German "Doctor" Denies Using Executed People in Work
January 25, 2004Wearing his signature fedora, the controversial German doctor defended his business practices after German news magazine Der Spiegel raised questions about his work in a cover story this week. "I have not turned corpses of the executed into exhibits," Hagens said, but added that he couldn't guarantee that bodies of executed people had never been dropped off at his production facility in Dalian in northeastern China.
A common Chinese practice?
Accepting unidentified bodies from the police was common practice at Dalian University's institute for plastination, Hagens said, adding that his company worked closely with the institute. Plastination is the technique developed by Hagens to turn corpses into odorless and durable exhibits by draining out bodily fluids and fat and replacing them with plastic.
Taking these so-called "ownerless bodies" is "a completely normal thing to do and was customary in Germany until the 1980s," Hagens told reporters in Frankfurt, where "Body Worlds" is currently on show. He added that he had instructed his employees not to accept bodies of the executed any more.
Der Spiegel had reported that at least two bodies included in an inventory list of Hagens' Dalian facility had bullet holes in their heads. "But not every corpse with a bullet hole has been executed," he said, implying that some might have been victims of a crime.
Documents made available to the German news magazine, however, show that Hagens knew for at least two years that executed bodies were used in his work. According to Der Spiegel, a former employee of the Dalian institute threatened to go to the Chinese media with the "true story" of the fresh corpses, but was then silenced with a large sum of money.

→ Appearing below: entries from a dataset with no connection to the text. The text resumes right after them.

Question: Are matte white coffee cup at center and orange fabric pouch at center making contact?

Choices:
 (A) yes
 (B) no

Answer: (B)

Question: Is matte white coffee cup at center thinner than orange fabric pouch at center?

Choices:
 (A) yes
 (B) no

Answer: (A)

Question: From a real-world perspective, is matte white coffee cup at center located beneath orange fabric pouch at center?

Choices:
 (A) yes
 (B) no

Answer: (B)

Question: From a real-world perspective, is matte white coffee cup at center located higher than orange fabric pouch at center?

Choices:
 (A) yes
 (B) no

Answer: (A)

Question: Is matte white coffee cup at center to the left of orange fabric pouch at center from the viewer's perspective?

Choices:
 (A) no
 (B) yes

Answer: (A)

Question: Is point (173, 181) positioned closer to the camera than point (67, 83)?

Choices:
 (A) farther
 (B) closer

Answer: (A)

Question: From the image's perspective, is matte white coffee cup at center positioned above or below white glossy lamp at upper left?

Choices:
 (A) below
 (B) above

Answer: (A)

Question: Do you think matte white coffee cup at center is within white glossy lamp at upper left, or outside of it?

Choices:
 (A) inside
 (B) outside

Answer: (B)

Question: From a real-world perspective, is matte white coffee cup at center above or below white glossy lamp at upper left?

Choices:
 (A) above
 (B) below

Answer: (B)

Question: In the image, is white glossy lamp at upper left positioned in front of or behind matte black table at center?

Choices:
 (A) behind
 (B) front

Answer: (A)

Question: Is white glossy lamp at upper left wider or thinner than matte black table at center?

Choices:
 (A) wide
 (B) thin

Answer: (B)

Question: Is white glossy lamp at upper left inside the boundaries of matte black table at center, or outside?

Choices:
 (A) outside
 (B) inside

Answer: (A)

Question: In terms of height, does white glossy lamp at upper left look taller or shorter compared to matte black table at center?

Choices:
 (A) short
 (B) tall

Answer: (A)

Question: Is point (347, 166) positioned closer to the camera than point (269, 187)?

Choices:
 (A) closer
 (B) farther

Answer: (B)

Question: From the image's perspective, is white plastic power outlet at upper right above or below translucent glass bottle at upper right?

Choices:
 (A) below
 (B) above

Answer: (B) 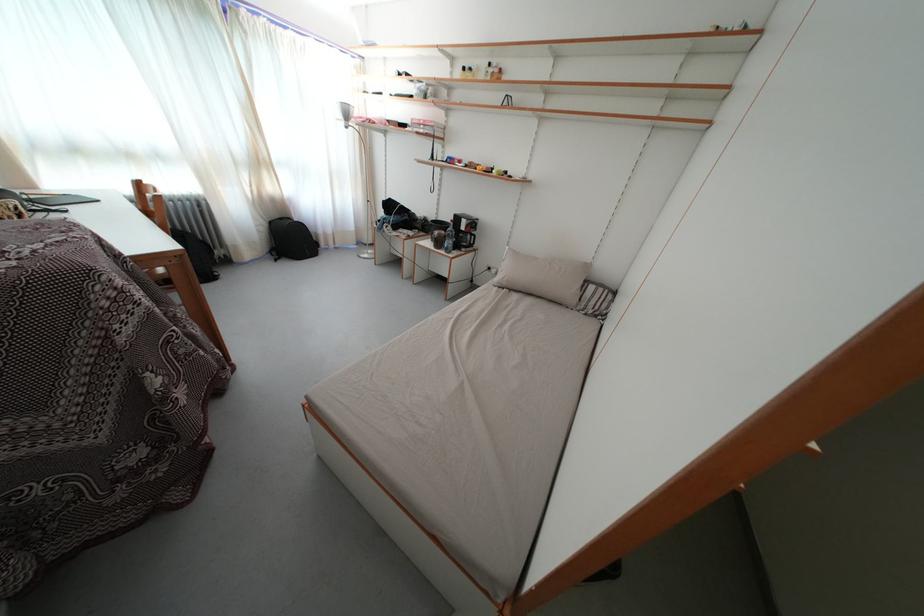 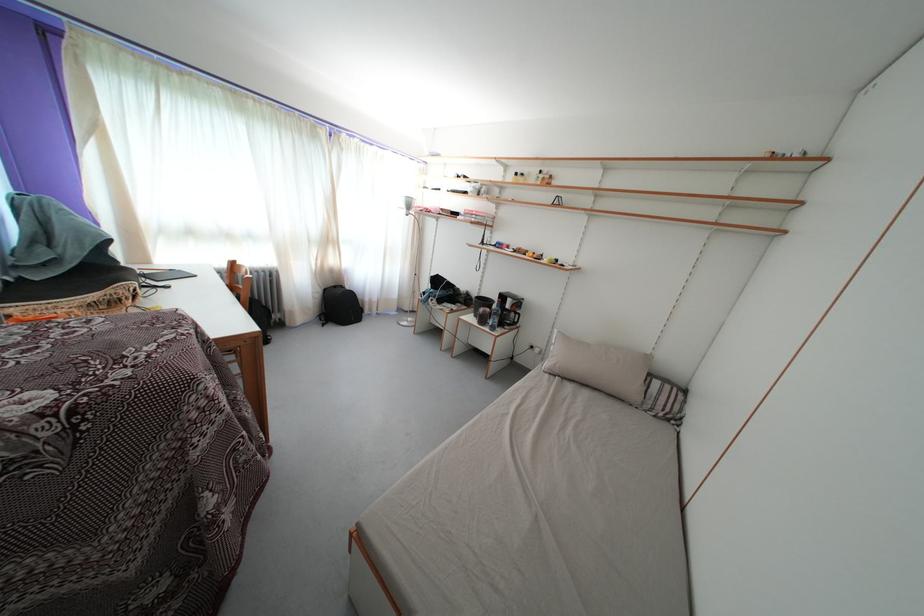 Question: The first image is from the beginning of the video and the second image is from the end. How did the camera likely rotate when shooting the video?

Choices:
 (A) Left
 (B) Right
 (C) Up
 (D) Down

Answer: (C) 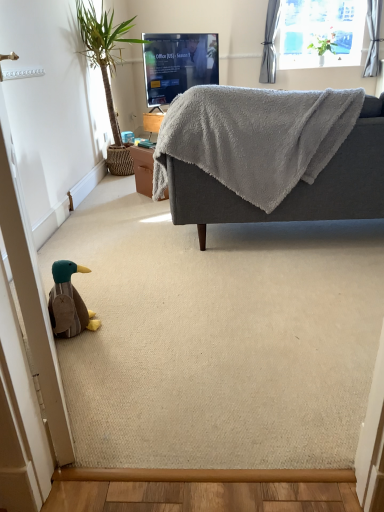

Critics question exhibition's legality
While members of the German Hospice Foundation gathered outside the Frankfurt exhibition to express their protest with coffins and candles, others were equally critical of Hagens' work.
Uwe Volkmann, a law professor in Mainz in central Germany, said the show violated German cemetery and burial laws, dpa news agency reported. The German Society for Pathology added that Hagens violates the rules of ethics in medicine.
A Munich city official told reporters that Germany needed to introduce a new law regulating plastination. "There are many people who want to be plastinated," said Wilfried Blume-Beyerle. The courts need to decide whether this is a new form of undertaking and what the ethical boundaries are, he said.